Um grande filme de Sofia Coppola, aquele onde é maior a correspondência entre o trabalho formal que lhe reconhecemos e o assunto de que se ocupa. É um filme de ruptura de tão fenomenal com o nosso imaginário em relação à juventude, como o foi Elephant de Gus Van Sant, e a larga distância no seu real interesse de Spring Breakers de Harmony Korine, com quem tem pontos de contacto. Coppola capta o hedonismo e a irrealidade que transfere para a experiência sensorial que é ver The Bling Ring, e coloca num mesmo plano os adolescentes e as celebridades por eles idolatradas. Aliás as vidas dos jovens do filme de Sofia Coppola mimetizam no sentido sensacionalista as daqueles cujas casas assaltam com o fascínio de aceder a mansões que são museus erigidos pelos proprietários num culto de personalidade que passa exclusivamente pela posse extravagante de objectos de moda, o dinheiro arrumado em qualquer sítio, e imagens suas espalhadas por todo o lado. The Bling Ring é um filme sobre o fenómeno da celebridade instantânea e consegue fazer-nos perceber a fantasia que toma conta dos que se projectam nas vidas "fantásticas" dos famosos. E, muito importante, sem moralizar. Uma fantasia perpetuada por imagens que substituem a realidade até que esta se torne indistinta das imagens que a canibalizaram.
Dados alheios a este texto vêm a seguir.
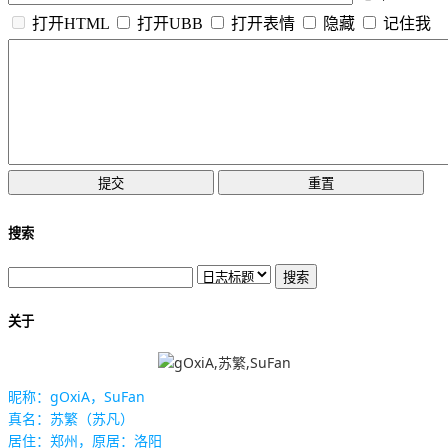
打开HTML
打开UBB
打开表情
隐藏
记住我
搜索
关于
昵称：gOxiA，SuFan
真名：苏繁（苏凡）
居住：郑州，原居：洛阳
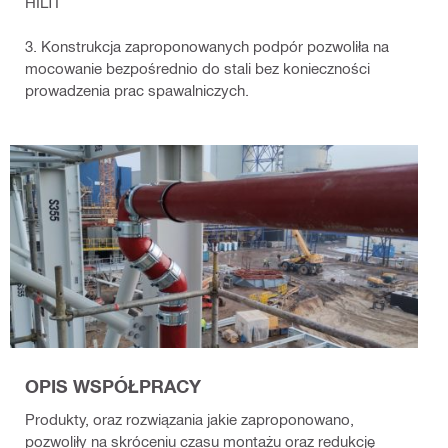
HILTI
3. Konstrukcja zaproponowanych podpór pozwoliła na
mocowanie bezpośrednio do stali bez konieczności
prowadzenia prac spawalniczych.
OPIS WSPÓŁPRACY
Produkty, oraz rozwiązania jakie zaproponowano,
pozwoliły na skróceniu czasu montażu oraz redukcję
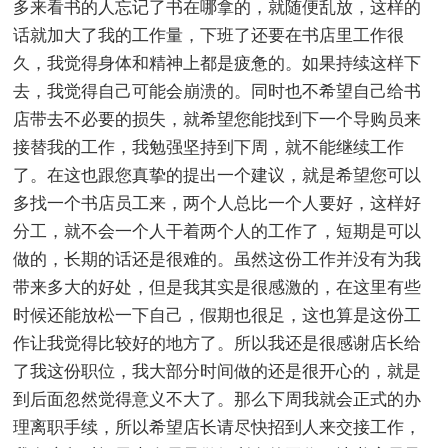
多来看书的人忘记了书在哪拿的，就随便乱放，这样的
话就加大了我的工作量，下班了还要在书店里工作很
久，我觉得身体和精神上都是疲惫的。如果持续这样下
去，我觉得自己可能会崩溃的。同时也不希望自己给书
店带去不必要的损失，就希望您能找到下一个导购员来
接替我的工作，我勉强坚持到下周，就不能继续工作
了。在这也跟您真挚的提出一个建议，就是希望您可以
多找一个书店员工来，两个人总比一个人要好，这样好
分工，就不会一个人干着两个人的工作了，短期是可以
做的，长期的话还是很难的。虽然这份工作并没有为我
带来多大的好处，但是我其实是很感激的，在这里有些
时候还能放松一下自己，假期也很足，这也算是这份工
作让我觉得比较好的地方了。所以我还是很感谢店长给
了我这份职位，我大部分时间做的还是很开心的，就是
到后面忽然觉得意义不大了。那么下周我就会正式的办
理离职手续，所以希望店长请尽快招到人来交接工作，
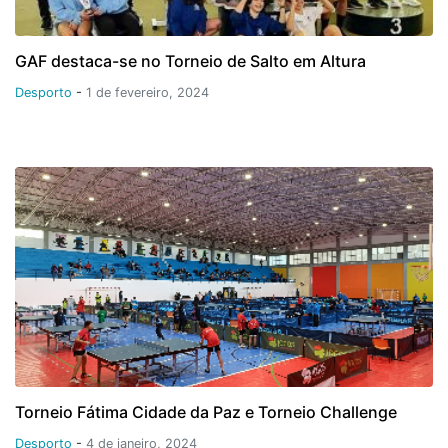
GAF destaca-se no Torneio de Salto em Altura
Desporto
-
1 de fevereiro, 2024
Torneio Fátima Cidade da Paz e Torneio Challenge
Desporto
-
4 de janeiro, 2024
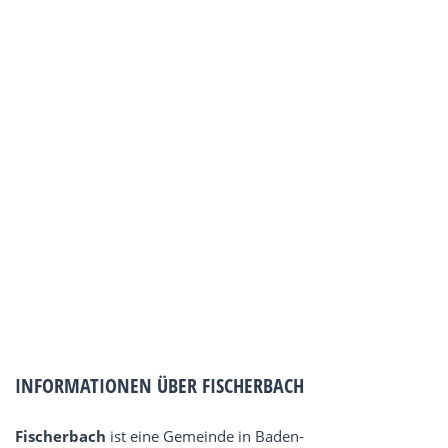
INFORMATIONEN ÜBER FISCHERBACH
Fischerbach
ist eine Gemeinde in Baden-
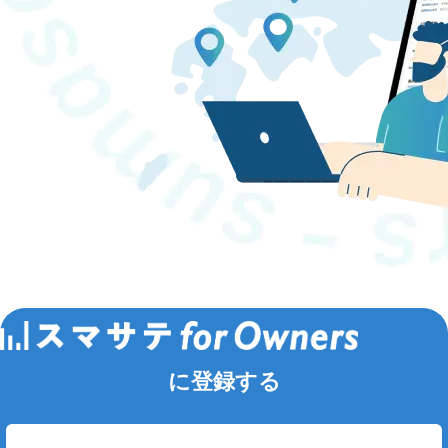
に登録する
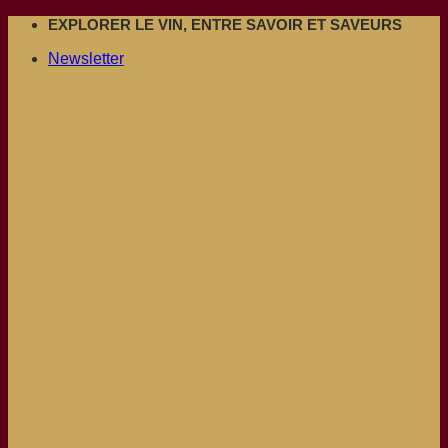
Passer
EXPLORER LE VIN, ENTRE SAVOIR ET SAVEURS
au
Newsletter
contenu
Um grande filme de Sofia Coppola, sem dúvida nenhuma.    

# 326



Com Os Sopranos e sempre a bombar.

# 325

Appolonide, Memórias de um Bordel (Souvenirs de la Maison Close, 2011) presta-se a várias leituras, inclusive as que como no caso da publicação Le Parisien vejam nele "um grande filme feminista". Sou da opinião que Bertrand Bonello quis fazer um filme de fantasmas, algo que evocasse em particular o ambiente vivido num bordel de Paris, na passagem do século XIX para o seguinte, quebrando o aspecto realista da cuidada reconstituição com a música, instrumental ou cantada, clássica ou contemporânea, que existe para reforçar a atmosfera do filme, como se de um sonho se tratasse. O filme começa precisamente com um sonho, contado por uma das prostitutas, Madeleine, ao seu cliente regular. O nome Madeleine não é fruto do acaso, pois não arrisco muito ao dizer também que Marcel Proust é a maior referência do filme de Bonello. Madeleine funciona duplamente, quer como propulsor da evocação que o filme faz, quer como observador da acção, colocado a uma certa distância a partir do momento em que fica desfigurada e deixa de poder trabalhar como dantes. Madeleine é o elemento que liga os diferentes quadros, de um luxo decadentista, quando se trata de cenas em interior, ou de um pós-impressionismo renoiriano, como no episódio do piquenique das raparigas do lupanar parisiense que depois se banham nuas no rio. Bonello decide quebrar bruscamente a unidade temporal quando nos mostra no final as ruas de Paris com as profissionais que se oferecem a quem passa de carro. Despertado do sonho, este filme que nunca se define em relação ao que mostra, a não ser no plano estético, abre-se para o plano do real, fora da casa, fora do sonho, fora da imaginação.